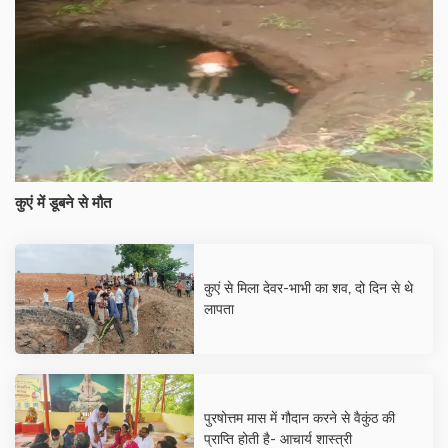
कुएं में डूबने से मौत
कुएं से मिला देवर-भाभी का शव, दो दिन से थे
लापता
पुरषोत्तम मास में गौदान करने से वैकुंठ की
प्राप्ति होती है- आचार्य शास्त्री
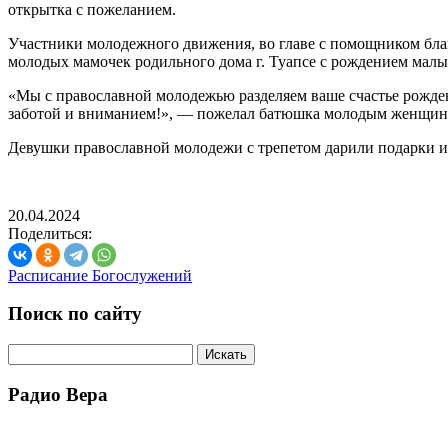
открытка с пожеланием.
Участники молодежного движения, во главе с помощником бл
молодых мамочек родильного дома г. Туапсе с рождением ма
«Мы с православной молодежью разделяем ваше счастье рожден
заботой и вниманием!», — пожелал батюшка молодым женщи
Девушки православной молодежи с трепетом дарили подарки и 
20.04.2024
Поделиться:
Расписание Богослужений
Поиск по сайту
Радио Вера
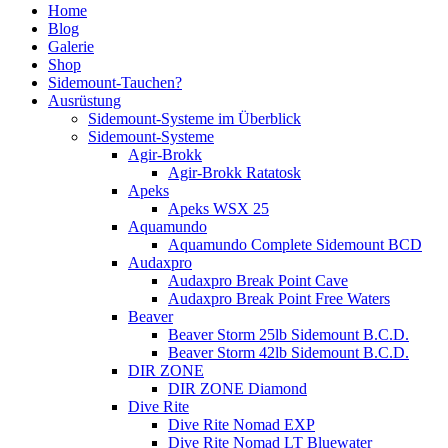
Home
Blog
Galerie
Shop
Sidemount-Tauchen?
Ausrüstung
Sidemount-Systeme im Überblick
Sidemount-Systeme
Agir-Brokk
Agir-Brokk Ratatosk
Apeks
Apeks WSX 25
Aquamundo
Aquamundo Complete Sidemount BCD
Audaxpro
Audaxpro Break Point Cave
Audaxpro Break Point Free Waters
Beaver
Beaver Storm 25lb Sidemount B.C.D.
Beaver Storm 42lb Sidemount B.C.D.
DIR ZONE
DIR ZONE Diamond
Dive Rite
Dive Rite Nomad EXP
Dive Rite Nomad LT Bluewater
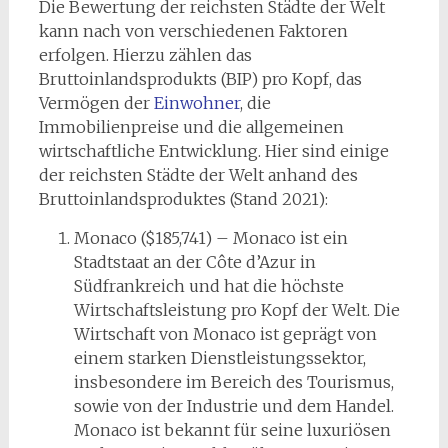
Die Bewertung der reichsten Städte der Welt
kann nach von verschiedenen Faktoren
erfolgen. Hierzu zählen das
Bruttoinlandsprodukts (BIP) pro Kopf, das
Vermögen der
Einwohner
, die
Immobilienpreise und die allgemeinen
wirtschaftliche Entwicklung. Hier sind einige
der reichsten Städte der Welt anhand des
Bruttoinlandsproduktes (Stand 2021):
Monaco ($185,741) – Monaco ist ein
Stadtstaat an der Côte d’Azur in
Südfrankreich und hat die höchste
Wirtschaftsleistung pro Kopf der Welt. Die
Wirtschaft von Monaco ist geprägt von
einem starken Dienstleistungssektor,
insbesondere im Bereich des Tourismus,
sowie von der Industrie und dem Handel.
Monaco ist bekannt für seine luxuriösen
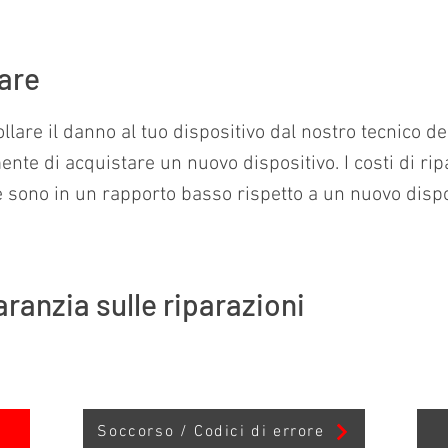
rare
ollare il danno al tuo dispositivo dal nostro tecnico de
ente di acquistare un nuovo dispositivo. I costi di r
 e sono in un rapporto basso rispetto a un nuovo dispo
aranzia sulle riparazioni
Soccorso / Codici di errore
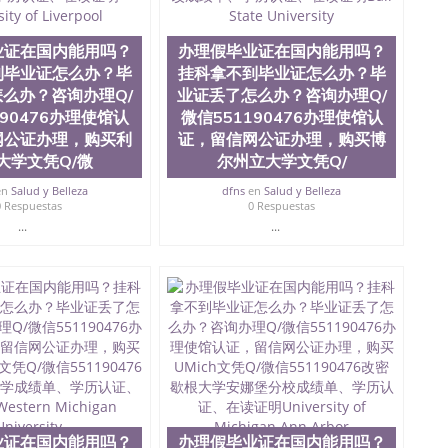
？毕业证丢了怎么办？咨询办理Q/微信551190476办
学文凭Q/微信551190476改ECU成绩单、学历认证、
业证在国内能用吗？
办理假毕业证在国内能用吗？
到毕业证怎么办？毕
挂科拿不到毕业证怎么办？毕
么办？咨询办理Q/
业证丢了怎么办？咨询办理Q/
190476办理使馆认
微信551190476办理使馆认
网公证办理，购买利
证，留信网公证办理，购买博
大学文凭Q/微
尔州立大学文凭Q/
en
Salud y Belleza
dfns
en
Salud y Belleza
0 Respuestas
0 Respuestas
...
...
业证在国内能用吗？
办理假毕业证在国内能用吗？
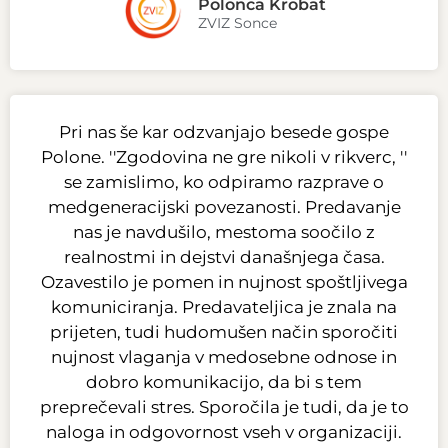
Polonca Krobat
ZVIZ Sonce
Pri nas še kar odzvanjajo besede gospe
Polone. ''Zgodovina ne gre nikoli v rikverc, ''
se zamislimo, ko odpiramo razprave o
medgeneracijski povezanosti. Predavanje
nas je navdušilo, mestoma soočilo z
realnostmi in dejstvi današnjega časa.
Ozavestilo je pomen in nujnost spoštljivega
komuniciranja. Predavateljica je znala na
prijeten, tudi hudomušen način sporočiti
nujnost vlaganja v medosebne odnose in
dobro komunikacijo, da bi s tem
preprečevali stres. Sporočila je tudi, da je to
naloga in odgovornost vseh v organizaciji.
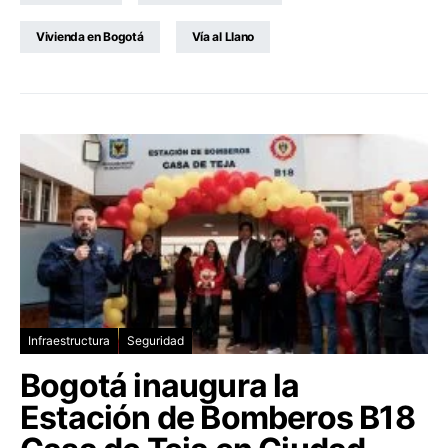
Vivienda en Bogotá
Vía al Llano
Infraestructura
Seguridad
Bogotá inaugura la
Estación de Bomberos B18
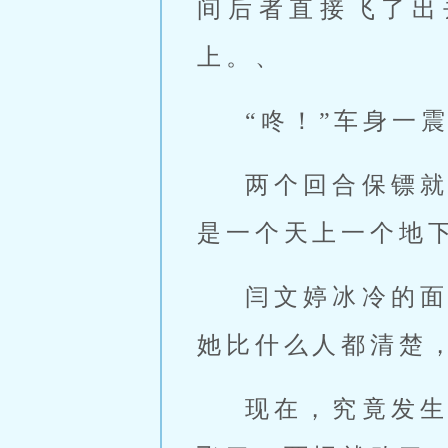
间后者直接飞了出
上。、
“咚！”车身一
两个回合保镖
是一个天上一个地
闫文婷冰冷的
她比什么人都清楚
现在，究竟发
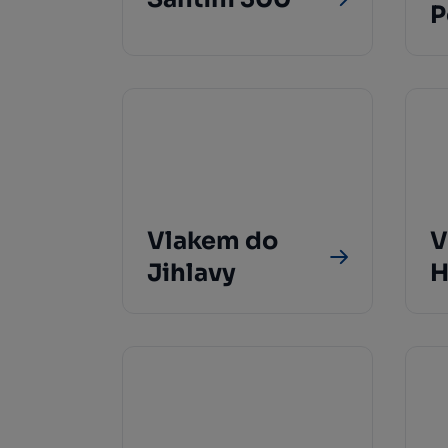
P
Vlakem do
V
Jihlavy
H
B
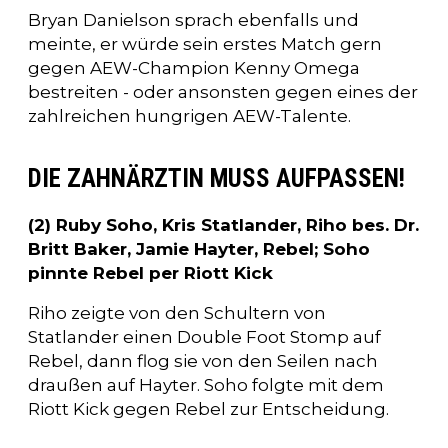
Bryan Danielson sprach ebenfalls und
meinte, er würde sein erstes Match gern
gegen AEW-Champion Kenny Omega
bestreiten - oder ansonsten gegen eines der
zahlreichen hungrigen AEW-Talente.
DIE ZAHNÄRZTIN MUSS AUFPASSEN!
(2) Ruby Soho, Kris Statlander, Riho bes. Dr.
Britt Baker, Jamie Hayter, Rebel; Soho
pinnte Rebel per Riott Kick
Riho zeigte von den Schultern von
Statlander einen Double Foot Stomp auf
Rebel, dann flog sie von den Seilen nach
draußen auf Hayter. Soho folgte mit dem
Riott Kick gegen Rebel zur Entscheidung.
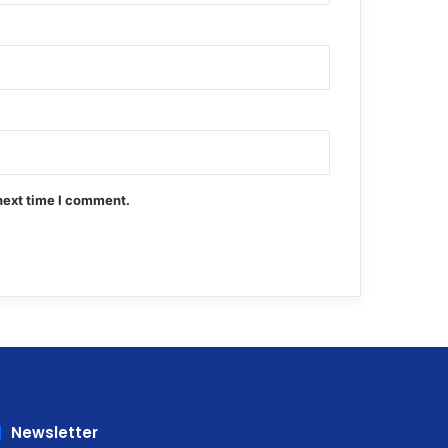
next time I comment.
Newsletter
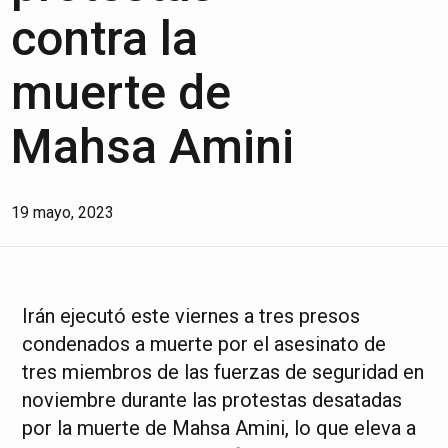
contra la
muerte de
Mahsa Amini
19 mayo, 2023
Irán ejecutó este viernes a tres presos
condenados a muerte por el asesinato de
tres miembros de las fuerzas de seguridad en
noviembre durante las protestas desatadas
por la muerte de Mahsa Amini, lo que eleva a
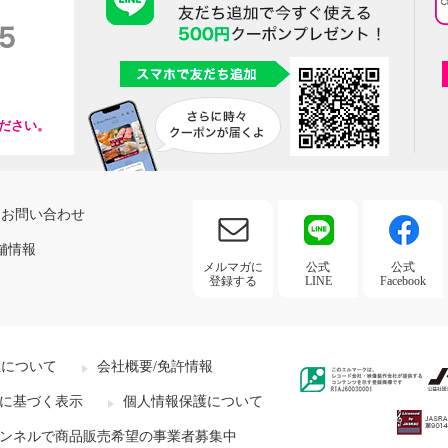
ださい。
お問い合わせ
舗情報
メルマガに
公式
公式
登録する
LINE
Facebook
社について
会社概要/免許情報
に基づく表示
個人情報保護について
ンネルで商品販売希望の事業者募集中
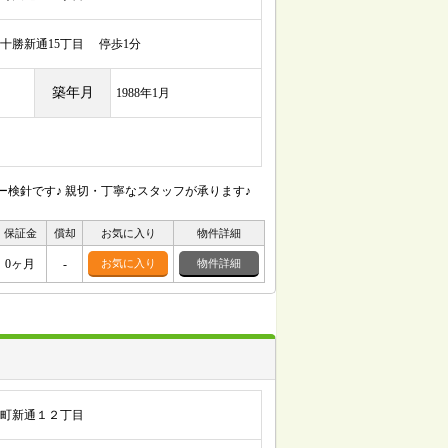
勝新通15丁目 停歩1分
築年月
1988年1月
検針です♪ 親切・丁寧なスタッフが承ります♪
保証金
償却
お気に入り
物件詳細
0ヶ月
-
お気に入り
物件詳細
町新通１２丁目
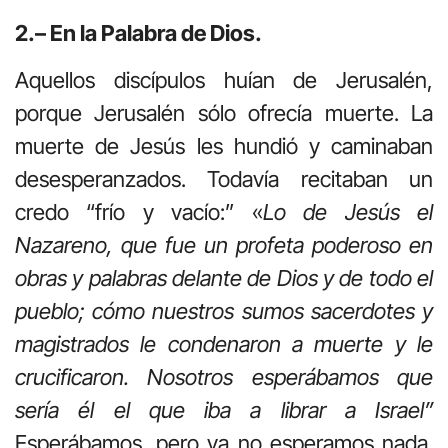
2.– En la Palabra de Dios.
Aquellos discípulos huían de Jerusalén,
porque Jerusalén sólo ofrecía muerte. La
muerte de Jesús les hundió y caminaban
desesperanzados. Todavía recitaban un
credo “frío y vacío:” «
Lo de Jesús el
Nazareno, que fue un profeta poderoso en
obras y palabras delante de Dios y de todo el
pueblo; cómo nuestros sumos sacerdotes y
magistrados le condenaron a muerte y le
crucificaron. Nosotros esperábamos que
sería él el que iba a librar a Israel”
Esperábamos, pero ya no esperamos nada.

Task goal = What you print must match the entries exactly, except that no pictures appear.

The answer =
कुएं में डूबने से मौत
कुएं से मिला देवर-भाभी का शव, दो दिन से थे
लापता
पुरषोत्तम मास में गौदान करने से वैकुंठ की
प्राप्ति होती है- आचार्य शास्त्री
открытка с пожеланием.
Участники молодежного движения, во главе с помощником бл
молодых мамочек родильного дома г. Туапсе с рождением ма
«Мы с православной молодежью разделяем ваше счастье рожден
заботой и вниманием!», — пожелал батюшка молодым женщи
Девушки православной молодежи с трепетом дарили подарки и 
20.04.2024
Поделиться:
Расписание Богослужений
Поиск по сайту
Радио Вера
Home
Blog
Galerie
Shop
Sidemount-Tauchen?
Ausrüstung
Sidemount-Systeme im Überblick
Sidemount-Systeme
Agir-Brokk
Agir-Brokk Ratatosk
Apeks
Apeks WSX 25
Aquamundo
Aquamundo Complete Sidemount BCD
Audaxpro
Audaxpro Break Point Cave
Audaxpro Break Point Free Waters
Beaver
Beaver Storm 25lb Sidemount B.C.D.
Beaver Storm 42lb Sidemount B.C.D.
DIR ZONE
DIR ZONE Diamond
Dive Rite
Dive Rite Nomad EXP
Dive Rite Nomad LT Bluewater
Die Bewertung der reichsten Städte der Welt
kann nach von verschiedenen Faktoren
erfolgen. Hierzu zählen das
Bruttoinlandsprodukts (BIP) pro Kopf, das
Vermögen der
Einwohner
, die
Immobilienpreise und die allgemeinen
wirtschaftliche Entwicklung. Hier sind einige
der reichsten Städte der Welt anhand des
Bruttoinlandsproduktes (Stand 2021):
Monaco ($185,741) – Monaco ist ein
Stadtstaat an der Côte d’Azur in
Südfrankreich und hat die höchste
Wirtschaftsleistung pro Kopf der Welt. Die
Wirtschaft von Monaco ist geprägt von
einem starken Dienstleistungssektor,
insbesondere im Bereich des Tourismus,
sowie von der Industrie und dem Handel.
Monaco ist bekannt für seine luxuriösen
rare
ollare il danno al tuo dispositivo dal nostro tecnico de
ente di acquistare un nuovo dispositivo. I costi di r
 e sono in un rapporto basso rispetto a un nuovo dispo
aranzia sulle riparazioni
Soccorso / Codici di errore
？毕业证丢了怎么办？咨询办理Q/微信551190476办
学文凭Q/微信551190476改ECU成绩单、学历认证、
业证在国内能用吗？
办理假毕业证在国内能用吗？
到毕业证怎么办？毕
挂科拿不到毕业证怎么办？毕
么办？咨询办理Q/
业证丢了怎么办？咨询办理Q/
190476办理使馆认
微信551190476办理使馆认
网公证办理，购买利
证，留信网公证办理，购买博
大学文凭Q/微
尔州立大学文凭Q/
en
Salud y Belleza
dfns
en
Salud y Belleza
0 Respuestas
0 Respuestas
...
...
业证在国内能用吗？
办理假毕业证在国内能用吗？
Polonca Krobat
ZVIZ Sonce
Pri nas še kar odzvanjajo besede gospe
Polone. ''Zgodovina ne gre nikoli v rikverc, ''
se zamislimo, ko odpiramo razprave o
medgeneracijski povezanosti. Predavanje
nas je navdušilo, mestoma soočilo z
realnostmi in dejstvi današnjega časa.
Ozavestilo je pomen in nujnost spoštljivega
komuniciranja. Predavateljica je znala na
prijeten, tudi hudomušen način sporočiti
nujnost vlaganja v medosebne odnose in
dobro komunikacijo, da bi s tem
preprečevali stres. Sporočila je tudi, da je to
naloga in odgovornost vseh v organizaciji.
Vivienda en Bogotá
Vía al Llano
Infraestructura
Seguridad
Bogotá inaugura la
Estación de Bomberos B18
间后者直接飞了出
上。、
“咚！”车身一
两个回合保镖
是一个天上一个地
闫文婷冰冷的
她比什么人都清楚
现在，究竟发
P
Vlakem do
V
Jihlavy
H
B
Bryan Danielson sprach ebenfalls und
meinte, er würde sein erstes Match gern
gegen AEW-Champion Kenny Omega
bestreiten - oder ansonsten gegen eines der
zahlreichen hungrigen AEW-Talente.
DIE ZAHNÄRZTIN MUSS AUFPASSEN!
(2) Ruby Soho, Kris Statlander, Riho bes. Dr.
Britt Baker, Jamie Hayter, Rebel; Soho
pinnte Rebel per Riott Kick
Riho zeigte von den Schultern von
Statlander einen Double Foot Stomp auf
Rebel, dann flog sie von den Seilen nach
draußen auf Hayter. Soho folgte mit dem
Riott Kick gegen Rebel zur Entscheidung.
next time I comment.
Newsletter
contra la
muerte de
Mahsa Amini
19 mayo, 2023
Irán ejecutó este viernes a tres presos
condenados a muerte por el asesinato de
tres miembros de las fuerzas de seguridad en
noviembre durante las protestas desatadas
por la muerte de Mahsa Amini, lo que eleva a
ださい。
お問い合わせ
舗情報
メルマガに
公式
公式
登録する
LINE
Facebook
社について
会社概要/免許情報
に基づく表示
個人情報保護について
ンネルで商品販売希望の事業者募集中
勝新通15丁目 停歩1分
築年月
1988年1月
検針です♪ 親切・丁寧なスタッフが承ります♪
保証金
償却
お気に入り
物件詳細
0ヶ月
-
お気に入り
物件詳細
町新通１２丁目
2.– En la Palabra de Dios.
Aquellos discípulos huían de Jerusalén,
porque Jerusalén sólo ofrecía muerte. La
muerte de Jesús les hundió y caminaban
desesperanzados. Todavía recitaban un
credo “frío y vacío:” «
Lo de Jesús el
Nazareno, que fue un profeta poderoso en
obras y palabras delante de Dios y de todo el
pueblo; cómo nuestros sumos sacerdotes y
magistrados le condenaron a muerte y le
crucificaron. Nosotros esperábamos que
sería él el que iba a librar a Israel”
Esperábamos, pero ya no esperamos nada.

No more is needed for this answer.